MEET Team Optimizes Carbon Black Distribution in LFP-Based Electrodes
Conductive electrode additives such as graphite or carbon black are indispensable inactive components of lithium ion battery electrodes. These contain active materials with limited electronic conductivity, such as lithium iron phosphate (LFP). A study by MEET Battery Research Center at the University of Münster as part of the completed ProLiT project (process and material development of lithium ion battery cathodes for large-scale dry coating) focused on the distribution of these additives and their effects on the conductive carbon binder domain (CBD) of a cell. The study focused on the question of how a pre dry mixture of LFP and conductive carbon black, as already used in nickel-manganese-cobalt cells, affects the conductivity and performance of the electrodes.
Cells Exhibit Higher Rate Capability and Long-term Stability
“The approach of dry mixing LFP and conductive carbon black in advance is considered a simpler and more cost-effective alternative that can be integrated into existing mixing processes during electrode production,” says scientist Simon Raffenberg, explaining the meaning of the study.

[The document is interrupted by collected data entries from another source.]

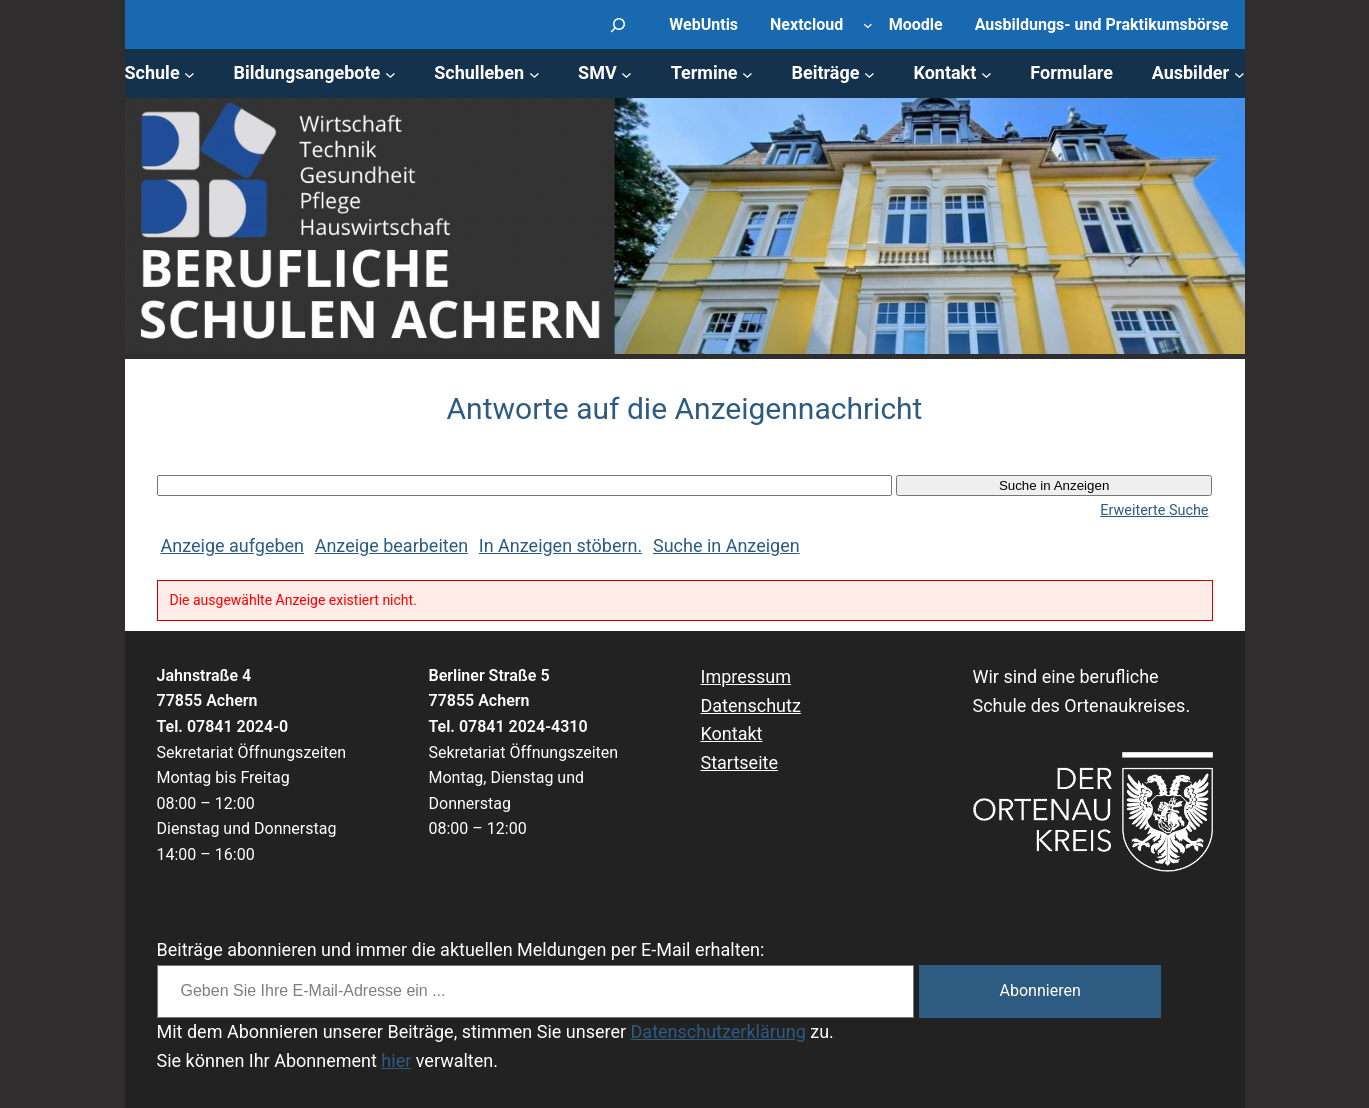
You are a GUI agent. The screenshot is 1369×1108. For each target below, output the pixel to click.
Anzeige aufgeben (233, 545)
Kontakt (732, 733)
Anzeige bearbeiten (391, 545)
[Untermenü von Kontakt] (986, 73)
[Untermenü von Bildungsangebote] (390, 73)
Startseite (739, 762)
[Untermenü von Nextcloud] (868, 25)
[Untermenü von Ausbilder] (1239, 73)
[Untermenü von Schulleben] (534, 73)
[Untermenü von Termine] (747, 73)
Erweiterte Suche (1154, 510)
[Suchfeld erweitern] (618, 24)
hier (396, 1060)
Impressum (746, 676)
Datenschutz (751, 705)
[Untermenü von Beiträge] (869, 73)
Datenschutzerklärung (718, 1031)
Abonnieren (1040, 990)
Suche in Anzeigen (726, 545)
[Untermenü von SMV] (626, 73)
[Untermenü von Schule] (189, 73)
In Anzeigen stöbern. (560, 545)
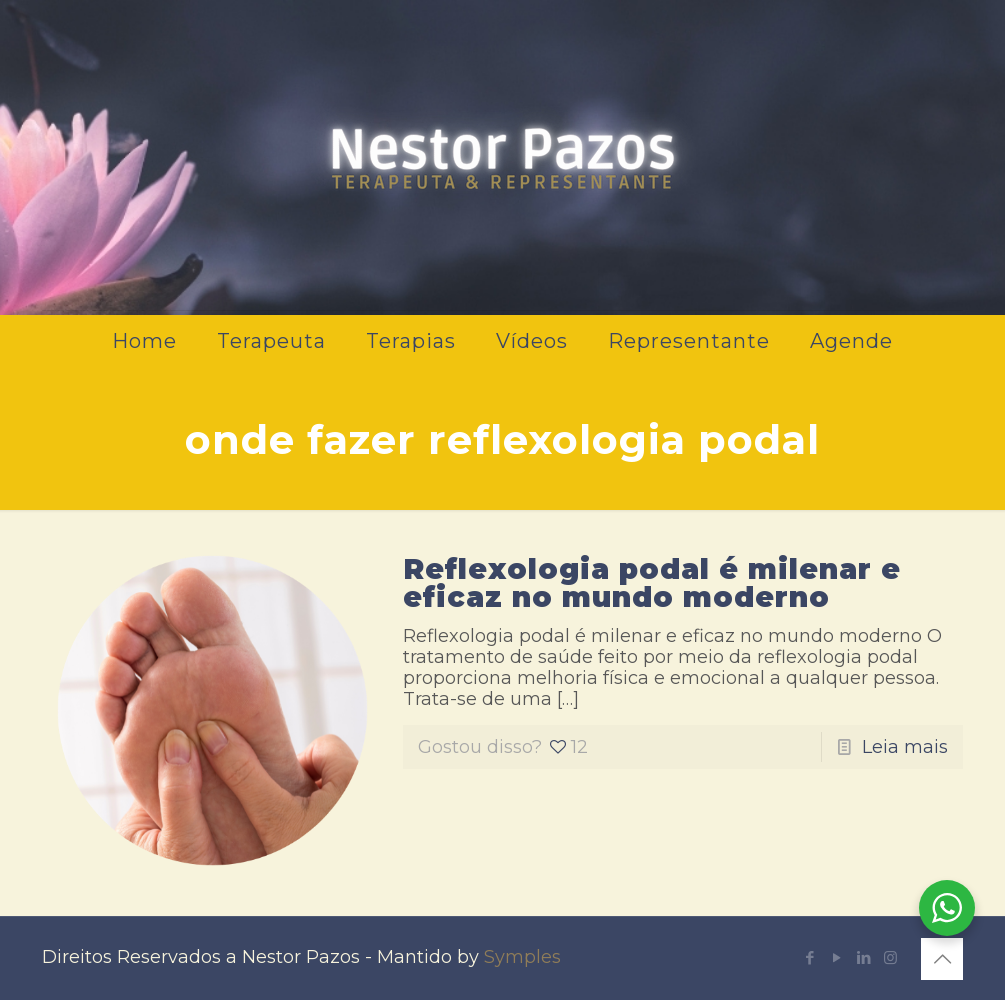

However, the MEET research team found that the conductivity and performance of electrodes in which the entire carbon black content was dry-premixed with LFP deteriorated at high discharge rates. The researchers attribute this to changes in the electronic contacts in the near and far field within the CBD of the electrode.
To counteract these changes, the scientists' next step was to dry-mix only part of the conductive carbon black with the LFP and add the remaining part as “free carbon” only during the production of the electrode paste. "This procedure enabled us to improve the performance of the cells again. In addition, the electrodes produced in this way even exhibit higher rate capability and long-term stability than the conventionally produced reference cells," summarizes Raffenberg. The investigations have demonstrated a scalable process step for optimizing the carbon binder area in electrodes, which can be transferred to other battery materials with inherently low conductivity.
Entire Study Available
The detailed results have been published by the authors Simon Raffenberg, Dr Markus Börner and Dr Katrin Junghans, MEET Battery Research Center, as well as Prof. Dr Martin Winter, MEET Battery Research Center and Helmholtz Institute Münster of Forschungszentrum Jülich, in the journal “Journal of The Electrochemical Society”.